Fünftens: Jede Wirklichkeitskonstruktion die, wie Wicca, auf Negation beruht, bindet an das Negierte. Die Selbstrezeption als freies Individuum („Hexe“) erweist sich als illusionär.

Durch die Verleugnung der eigenen geschichtlichen Herkunft und der De-facto-Teilhabe an der industrialisierten, globalisierten Welt des 21. Jahrhunderts, deren Bürger die Wicca sind, und durch die Aneignung der Geschichte(n), Religionen und der Spiritualität örtlich oder zeitlich entfernter Ethnien (Indianer, Kelten, germanische, ägyptische, griechische Pantheone) entstehen Spaltungen in der Wirklichkeitskonstruktion des Wicca, Trennungslinien zwischen dem Eigenen und dem Fremden.
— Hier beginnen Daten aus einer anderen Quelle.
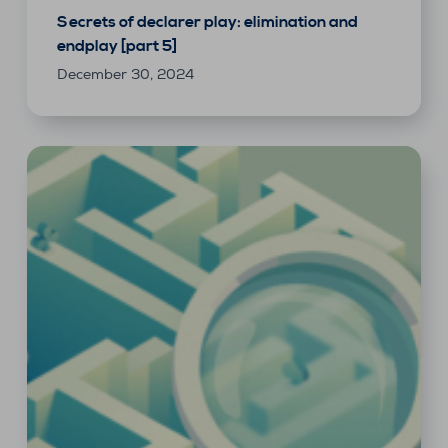
Secrets of declarer play: elimination and
endplay [part 5]
December 30, 2024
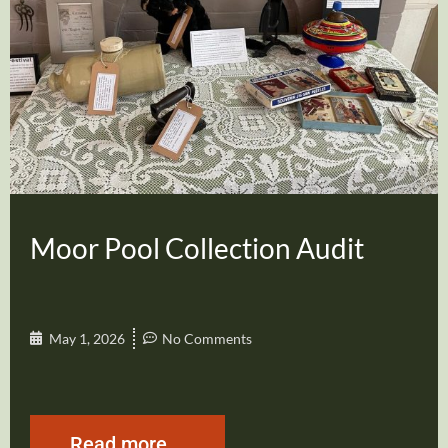
Moor Pool Collection Audit
May 1, 2026
No Comments
Read more...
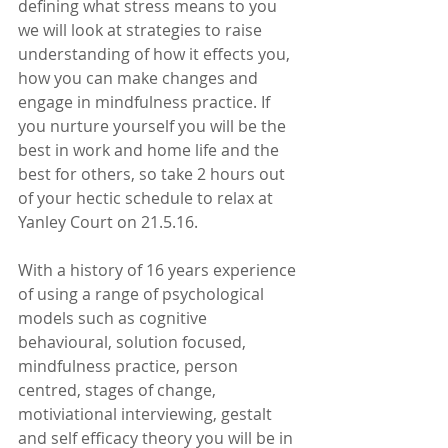
defining what stress means to you 
we will look at strategies to raise 
understanding of how it effects you, 
how you can make changes and 
engage in mindfulness practice. If 
you nurture yourself you will be the 
best in work and home life and the 
best for others, so take 2 hours out 
of your hectic schedule to relax at 
Yanley Court on 21.5.16.
With a history of 16 years experience 
of using a range of psychological 
models such as cognitive 
behavioural, solution focused, 
mindfulness practice, person 
centred, stages of change, 
motiviational interviewing, gestalt 
and self efficacy theory you will be in 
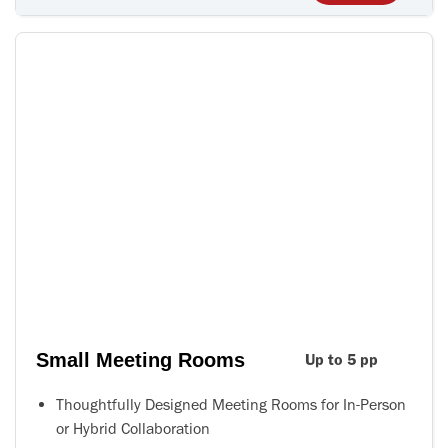
Small Meeting Rooms
Up to 5 pp
Thoughtfully Designed Meeting Rooms for In-Person
or Hybrid Collaboration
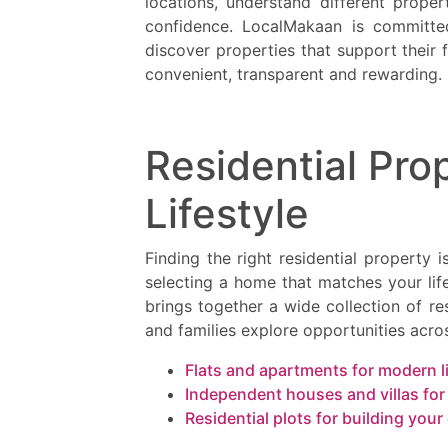
locations, understand different prope
confidence. LocalMakaan is committed
discover properties that support their
convenient, transparent and rewarding.
Residential Prop
Lifestyle
Finding the right residential property 
selecting a home that matches your lif
brings together a wide collection of res
and families explore opportunities acros
Flats and apartments for modern l
Independent houses and villas fo
Residential plots for building yo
Dem positiven Eigenen einer heidnischen, naturverbundenen, magischen Welt, deren Teil und Priester/in man ist, steht die negative fremde, die christliche, umweltzerstörende, technokratische Welt gegenüber, deren Teil zu sein man verleugnet. Dem positiven Fremden, den „ursprünglichen“ indigenen Völkern und alten Kulturen, die zwar nicht erreichbar sind, denen man sich aber zugehörig fühlt, steht ein negatives Fremdes entgegen, die eigene Zeit und die eigene Kultur nämlich, als deren „Mit-Täter“ man sich nicht sehen mag und in der dem Wicca-Individuum in Folge dessen nur der Opfer-Status (in der Nachfolge der Opfer der Hexenverbrennungen) zulässig zu sein scheint. Daraus ergibt sich

Sechstens: Eine Wirklichkeitskonstruktion, die auf der Dichotomie zwischen einem positiven und einem negativen Fremden beruht, fördert spirituellen Diebstahl eher als spirituelle Entwicklung und impliziert die Gefahr der Entfremdung und Handlungsunfähigkeit. Schließlich

Siebtens: und letztens ergibt sich eine Kontradiktion im Wirklichkeitsmodell „Wicca“ durch den Anspruch, „das Individuelle über das Allgemeine“ zu stellen, wie Ohanecian einen Wicca-Anhänger zitiert.

Dass auch und gerade dieser Anspruch, der Fundamentalste im Wicca, ein paradoxer und mithin nicht einlösbar ist, ist evident: Wo das Individuum sich in absolutistischer Weise die Definitionsmacht vorbehält, kann es keine tragfähige Gruppe, keine gemeinsame spirituelle Entwicklung, keine gemeinsame Wirklichkeitskonstruktion von Beständigkeit geben: die Frage nach der Viabilität des Wicca-Kultes, die der Autor am Anfang des Buches stellt, beantwortet er am Ende, gut begründet, negativ.

Man kann sich des Eindrucks nicht erwehren, dass der Autor eine Desillusionierung zu verarbeiten hat: Seine Berichte von informellen Treffen, einem Ritual und dem Treffen europäischer Wicca (PEWC) illustrieren sowohl sein persönliches Engagement als auch seine positiven Erwartungen und schließlich seine Enttäuschung über die real existierenden Erlebnisse und (spirituellen) Ergebnisse, die eine auf Paradoxien, Negation, Mystifikation und kompensatorischem Individualismus beruhende Wirklichkeitskonstruktion zeitigen kann.

Mit dem Hinweis darauf, dass Wicca als potenziell positiv-postmoderne, aber widerständige Religion, Philosophie und spirituelle Lebensweise auch andere, zukunftsfähigere und –schaffende Möglichkeiten bieten könnte, schließt der Autor sein lesenswertes Buch, das mit neuen Perspektiven und spannender Darstellung fesselt und in das der Autor sich jederzeit, sozusagen als Teil seiner eigenen Wirklichkeitskonstruktion, mit einbezieht.